Compagnia Mascheranova

LA FRANCESCA DA RIMINI (una tragedia comicissima)

di A.Petito | Regia di Lucio Pappacena

“Francesca da Rimini” è un testo che, per la sua meta-teatralità, anticipa il “teatro nel teatro” pirandelliano, in quanto l’ azione mette a nudo il gioco del teatro. L’autore, Antonio Petito, immagina un teatro dove, al momento in cui deve andare in scena la tragedia scritta da Silvio Pellico,  vengono a mancare gli attori, impediti da una serie di liti sentimentali degenerate in zuffa. La compagnia si scioglie; la recita non può più avvenire. Il pubblico, intanto, attende che si alzi il sipario, e protesta perché è stanco di aspettare. È Don Gennaro ad annunciare alla platea quanto è accaduto, e questo annuncio, che è già finzione scenica, è simulato come vero: insomma, realtà e finzione si sovrappongono, e gli spettatori veri, tra i quali ci sono alcuni attori che si fingono spettatori, vengono coinvolti anche loro nella farsa.
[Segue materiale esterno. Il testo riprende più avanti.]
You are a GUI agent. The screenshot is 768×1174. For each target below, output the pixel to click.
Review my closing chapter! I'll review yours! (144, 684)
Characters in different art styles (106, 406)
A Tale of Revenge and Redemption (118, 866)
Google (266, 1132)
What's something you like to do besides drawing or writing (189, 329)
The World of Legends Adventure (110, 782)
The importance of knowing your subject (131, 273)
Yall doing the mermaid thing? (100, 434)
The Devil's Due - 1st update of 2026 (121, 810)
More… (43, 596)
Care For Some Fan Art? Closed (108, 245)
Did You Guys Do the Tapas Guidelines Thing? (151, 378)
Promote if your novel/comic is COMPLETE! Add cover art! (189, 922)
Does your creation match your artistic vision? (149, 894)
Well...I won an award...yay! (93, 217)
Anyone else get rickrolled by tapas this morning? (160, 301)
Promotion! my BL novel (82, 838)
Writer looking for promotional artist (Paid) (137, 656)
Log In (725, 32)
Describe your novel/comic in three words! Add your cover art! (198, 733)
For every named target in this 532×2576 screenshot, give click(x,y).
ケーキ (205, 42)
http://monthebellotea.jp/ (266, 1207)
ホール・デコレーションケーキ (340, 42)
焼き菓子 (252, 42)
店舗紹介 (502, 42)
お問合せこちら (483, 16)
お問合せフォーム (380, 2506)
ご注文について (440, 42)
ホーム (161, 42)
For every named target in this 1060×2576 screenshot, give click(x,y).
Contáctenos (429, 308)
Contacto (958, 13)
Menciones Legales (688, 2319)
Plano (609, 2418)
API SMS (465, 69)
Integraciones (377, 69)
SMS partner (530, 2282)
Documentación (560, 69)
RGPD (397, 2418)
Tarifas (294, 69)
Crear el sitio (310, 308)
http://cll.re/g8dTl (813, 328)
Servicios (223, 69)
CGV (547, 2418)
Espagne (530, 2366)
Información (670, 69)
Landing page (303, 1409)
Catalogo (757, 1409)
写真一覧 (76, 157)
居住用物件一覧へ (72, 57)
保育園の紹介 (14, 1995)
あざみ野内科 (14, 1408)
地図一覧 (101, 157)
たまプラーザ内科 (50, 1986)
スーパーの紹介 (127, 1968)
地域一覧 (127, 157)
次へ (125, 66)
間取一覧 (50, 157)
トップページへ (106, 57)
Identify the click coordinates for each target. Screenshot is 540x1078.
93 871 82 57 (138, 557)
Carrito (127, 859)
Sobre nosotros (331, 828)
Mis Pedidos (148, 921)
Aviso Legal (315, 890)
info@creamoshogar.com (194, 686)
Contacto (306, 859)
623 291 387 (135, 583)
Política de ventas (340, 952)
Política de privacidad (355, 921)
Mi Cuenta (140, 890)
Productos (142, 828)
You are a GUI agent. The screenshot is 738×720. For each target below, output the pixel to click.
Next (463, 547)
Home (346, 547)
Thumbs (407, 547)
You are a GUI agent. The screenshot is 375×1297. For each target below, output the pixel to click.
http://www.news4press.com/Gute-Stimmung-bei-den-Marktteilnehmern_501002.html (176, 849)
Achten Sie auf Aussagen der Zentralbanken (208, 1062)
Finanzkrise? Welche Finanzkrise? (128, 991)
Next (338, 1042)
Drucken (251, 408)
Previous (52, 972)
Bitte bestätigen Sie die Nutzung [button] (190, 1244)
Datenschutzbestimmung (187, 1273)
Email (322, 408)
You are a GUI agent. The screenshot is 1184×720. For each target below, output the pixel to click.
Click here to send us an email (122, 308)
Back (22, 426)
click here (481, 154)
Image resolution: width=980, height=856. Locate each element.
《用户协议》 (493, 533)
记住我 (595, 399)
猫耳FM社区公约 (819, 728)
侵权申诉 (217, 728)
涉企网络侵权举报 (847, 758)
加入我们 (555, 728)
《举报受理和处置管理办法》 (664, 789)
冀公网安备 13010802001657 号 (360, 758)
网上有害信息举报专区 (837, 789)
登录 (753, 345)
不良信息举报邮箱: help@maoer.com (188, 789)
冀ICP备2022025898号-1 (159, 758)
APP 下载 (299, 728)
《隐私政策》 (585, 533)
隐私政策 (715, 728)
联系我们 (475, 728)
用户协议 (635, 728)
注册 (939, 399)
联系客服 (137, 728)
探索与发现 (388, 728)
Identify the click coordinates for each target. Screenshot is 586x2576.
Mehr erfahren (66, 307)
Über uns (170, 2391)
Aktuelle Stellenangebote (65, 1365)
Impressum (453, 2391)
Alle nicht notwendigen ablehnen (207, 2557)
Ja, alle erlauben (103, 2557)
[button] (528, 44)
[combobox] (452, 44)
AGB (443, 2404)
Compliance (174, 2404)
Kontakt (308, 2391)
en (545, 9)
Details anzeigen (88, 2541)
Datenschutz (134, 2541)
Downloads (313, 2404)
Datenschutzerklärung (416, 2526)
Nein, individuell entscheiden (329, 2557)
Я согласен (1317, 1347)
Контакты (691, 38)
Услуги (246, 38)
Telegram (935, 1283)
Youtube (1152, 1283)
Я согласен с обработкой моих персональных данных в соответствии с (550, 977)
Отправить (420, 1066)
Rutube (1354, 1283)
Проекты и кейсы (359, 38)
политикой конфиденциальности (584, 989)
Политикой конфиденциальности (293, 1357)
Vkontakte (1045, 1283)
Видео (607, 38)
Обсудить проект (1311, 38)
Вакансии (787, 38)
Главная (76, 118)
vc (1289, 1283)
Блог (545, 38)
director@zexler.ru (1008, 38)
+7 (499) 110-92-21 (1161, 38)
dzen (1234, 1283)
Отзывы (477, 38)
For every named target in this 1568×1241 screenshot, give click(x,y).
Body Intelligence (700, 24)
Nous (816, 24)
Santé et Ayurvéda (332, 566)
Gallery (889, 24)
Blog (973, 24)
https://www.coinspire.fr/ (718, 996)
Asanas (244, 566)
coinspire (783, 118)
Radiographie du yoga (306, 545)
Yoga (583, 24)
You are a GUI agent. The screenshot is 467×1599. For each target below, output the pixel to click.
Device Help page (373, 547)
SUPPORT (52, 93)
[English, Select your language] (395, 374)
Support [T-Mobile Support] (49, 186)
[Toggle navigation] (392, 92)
E’ lo stesso Don Gennaro che deve sapersi arrangiare  a trovare il modo di allestire lo spettacolo anche senza gli attori: lui stesso, travestito da donna, farà la parte di Francesca; prenderà tra il pubblico Paolo; manderà a chiamare Gianciotto tra gli avventori del caffè che sta di fronte al teatro. Naturalmente i nuovi attori non sanno la parte, e devono inventare, imbastendo gesti e battute grossolane che si adattino grosso modo alla storia dei due celebri amanti. Quello che ne vien fuori è puro divertimento!